First she said it was atrophied. Some muscle called the TFL way up in the crease between the thigh and the trunk of the body on the outside of the leg. Atrophied.
“That sounds bad.”
“Yeah, basically it’s dead.”
Yes, then she said dead?
“Can it be resurrected?”
“Yeah, sure. Now resist.”
What’s happening and why am I letting it happen? I’m at the Stretch Chi studio in Chicago, practicing the Ki-Hara method of resistance stretching, the new tool in my physical reclamation plan. I’m a runner turned walker turned grunter when I stand up. I do Pilates, work out with a trainer and have a chronic something that keeps me from moving the way I used to. From even sleeping the way I used to, sleeping without pain that is. I know this might just be part of growing up and I don’t like it. So I’m fighting it.
First I tried therapeutic massage. Loved it but my masseuse moved to the suburbs and the hour drive home erased any of the gains I made on the table. Next was the chiropractor. He practiced more soft-tissue manipulation than bone cracking and got me walking again after I sprained my back doing Pilates, of all things.
But then the night pain – from the lower back down the leg – sent me to the sports doctor who sent me to physical therapy. My goal is to run again. Regularly.

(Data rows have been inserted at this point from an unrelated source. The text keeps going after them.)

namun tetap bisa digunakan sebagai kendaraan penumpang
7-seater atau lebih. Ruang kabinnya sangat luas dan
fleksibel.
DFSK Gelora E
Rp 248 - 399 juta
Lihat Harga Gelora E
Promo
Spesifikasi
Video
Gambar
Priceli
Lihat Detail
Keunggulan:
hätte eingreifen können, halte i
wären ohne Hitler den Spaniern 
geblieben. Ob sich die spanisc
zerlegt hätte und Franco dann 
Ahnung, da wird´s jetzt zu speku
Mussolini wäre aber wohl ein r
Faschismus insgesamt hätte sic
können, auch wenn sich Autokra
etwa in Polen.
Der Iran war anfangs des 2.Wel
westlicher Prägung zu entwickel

Five miles at a time. Maybe even just three. I’m not asking for much. I don’t even need to go fast. Just faster than my speedy, speed walking.
My physical therapist examines my gait. I bounce up and down and swing my arms unevenly leading to a little bit of right side twisting. I lift my left leg differently than my right. It’s a wonder I get anywhere.

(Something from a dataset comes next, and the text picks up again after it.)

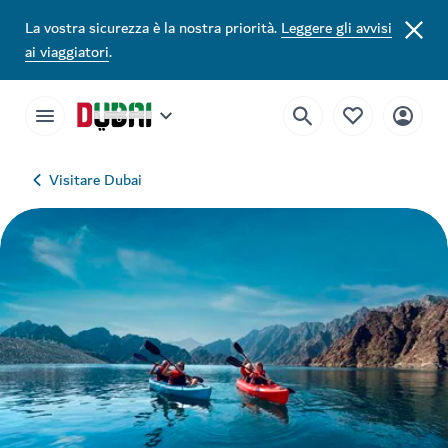
La vostra sicurezza è la nostra priorità.
Leggere gli avvisi
ai viaggiatori
.
Visitare Dubai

“Have you ever heard of ChiRunning?” she asked.
“Chi as in Tai Chi?” I asked. “Sounds like an oxymoron.” I have a difficult time with programs that require calming one’s mind and breathing, which is what I think of when I think of chi anything. But then, the same day, my black belt karate friend recommended the Stretch Chi program.

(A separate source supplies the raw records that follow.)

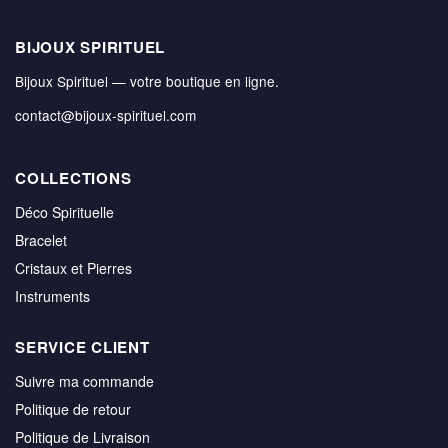
BIJOUX SPIRITUEL
Bijoux Spirituel — votre boutique en ligne.
contact@bijoux-spirituel.com
COLLECTIONS
Déco Spirituelle
Bracelet
Cristaux et Pierres
Instruments
SERVICE CLIENT
Suivre ma commande
Politique de retour
Politique de Livraison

“It’s a cross between deep-tissue massage and stretching,” he said. “It hurts like hell while she’s doing it but you feel so good after she’s done.”
I couldn’t overlook the fact that the chi concept– which has been defined for me as energy, life force, the way and breath – entered my consciousnesses twice in one day. Was this a sign that I needed to get my chi on? I decided yes and that is why I willingly subject my IT band, quads and hamstrings to mashing, thrashing and stretching. That is why I have committed to the rescuing of my TFL. I do feel more flexible, if not calm, and I am looking forward to the next step where I take the chi from the stretch mat to the running path.